Devant ces statistiques « préliminaires, mais peu encourageantes », M. Payette et la directrice générale de l’ADISQ, Eve Paré, ont publié cette semaine une lettre ouverte afin de rappeler l’urgence et l’importance d’une mise à jour de la Loi sur la radiodiffusion pour le secteur de la musique.

Cette réforme est morte au feuilleton au Sénat au moment de la dissolution du Parlement avant les élections de septembre. Le projet de loi soumettait les géants du web comme You Tube et Netflix aux réglementations fédérales.

Les libéraux s’étaient engagés en campagne électorale à réintroduire leur projet de loi sur la radiodiffusion dans les 100 premiers jours de leur mandat.

L’ADISQ et l’APEM souhaitent qu’une éventuelle modernisation de la loi inclue toujours les grandes entreprises comme Spotify et Appel Music afin qu’elles partagent leurs données avec le CRTC, notamment pour mesurer la proportion de contenu produit au pays qu’elles mettent de l’avant et recommandent à ses utilisateurs.

Actuellement, ce qui est poussé par les services de diffusion en continu par l’entremise de leurs outils de recommandations n’est pas neutre, avance M. Payette.

« Ils sont influencés par des logiques commerciales. On découvre de plus en plus qu’ils sont biaisés en défaveur des musiques locales, plus à l’avantage des répertoires internationaux. C’est aussi au désavantage de contenus plus de niches qui sont dans d’autres langues que l’anglais », déplore-t-il.

Le CRTC pourrait utilement, par exemple, exiger un seuil minimal de recommandations de contenu canadien et francophone, comme il le fait avec les radios commerciales, mentionne M. Payette.

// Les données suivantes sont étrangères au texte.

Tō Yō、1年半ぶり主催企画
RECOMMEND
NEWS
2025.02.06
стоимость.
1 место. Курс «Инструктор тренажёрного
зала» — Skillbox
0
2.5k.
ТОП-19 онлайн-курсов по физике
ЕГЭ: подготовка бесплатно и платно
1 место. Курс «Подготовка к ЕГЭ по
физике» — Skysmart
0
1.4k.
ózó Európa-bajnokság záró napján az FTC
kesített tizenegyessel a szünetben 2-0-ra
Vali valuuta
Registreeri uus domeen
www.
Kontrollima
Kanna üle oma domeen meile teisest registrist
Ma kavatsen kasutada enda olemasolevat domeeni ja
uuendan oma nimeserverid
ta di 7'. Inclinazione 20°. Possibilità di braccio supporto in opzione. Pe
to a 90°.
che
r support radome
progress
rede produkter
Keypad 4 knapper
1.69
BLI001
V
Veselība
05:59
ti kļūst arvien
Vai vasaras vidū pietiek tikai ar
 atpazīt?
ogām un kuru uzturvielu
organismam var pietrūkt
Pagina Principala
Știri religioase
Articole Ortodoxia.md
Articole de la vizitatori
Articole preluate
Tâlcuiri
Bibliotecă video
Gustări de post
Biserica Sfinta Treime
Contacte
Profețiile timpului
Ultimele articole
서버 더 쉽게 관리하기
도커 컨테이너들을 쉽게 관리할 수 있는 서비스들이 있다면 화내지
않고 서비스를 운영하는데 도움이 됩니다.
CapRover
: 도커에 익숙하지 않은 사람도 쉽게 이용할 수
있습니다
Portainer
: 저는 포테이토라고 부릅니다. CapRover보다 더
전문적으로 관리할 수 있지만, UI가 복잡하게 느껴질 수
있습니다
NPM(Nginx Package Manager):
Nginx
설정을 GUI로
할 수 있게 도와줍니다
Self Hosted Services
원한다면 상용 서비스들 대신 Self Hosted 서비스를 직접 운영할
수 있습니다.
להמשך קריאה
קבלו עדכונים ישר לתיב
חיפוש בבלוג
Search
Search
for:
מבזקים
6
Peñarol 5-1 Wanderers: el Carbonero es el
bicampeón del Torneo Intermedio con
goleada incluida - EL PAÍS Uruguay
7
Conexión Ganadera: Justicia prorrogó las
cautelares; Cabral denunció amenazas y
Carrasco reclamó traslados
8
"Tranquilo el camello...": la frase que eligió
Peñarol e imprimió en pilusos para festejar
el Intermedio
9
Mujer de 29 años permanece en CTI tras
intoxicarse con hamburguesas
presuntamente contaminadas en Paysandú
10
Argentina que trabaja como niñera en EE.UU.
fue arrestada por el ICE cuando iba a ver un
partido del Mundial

« Si on n’est pas recommandé ou présent, c’est sûr qu’on a de la misère à rejoindre le public parce que les gens se fient beaucoup à ces outils de recommandations pour naviguer parmi le répertoire de 70 millions de chansons qu’on retrouve sur les services de musique en ligne », soutient le directeur général de l’APEM.

Ce manque de visibilité auprès de la population peut avoir un impact sur les revenus des artistes et sur leur capacité à vendre des billets de spectacles ou de décrocher des contrats, mentionne M. Payette.

La nomination de Pablo Rodriguez pour une deuxième fois comme ministre du Patrimoine canadien donne espoir aux acteurs du secteur de la musique.

Aux yeux de M. Payette, elle envoie un « signal fort » que le gouvernement Trudeau veut aller de l’avant avec la modernisation de Loi sur la radiodiffusion puisque M. Rodriguez s’intéresse aux enjeux de la culture.

M. Rodriguez avait occupé le poste de ministre au Patrimoine canadien en 2018 et 2019.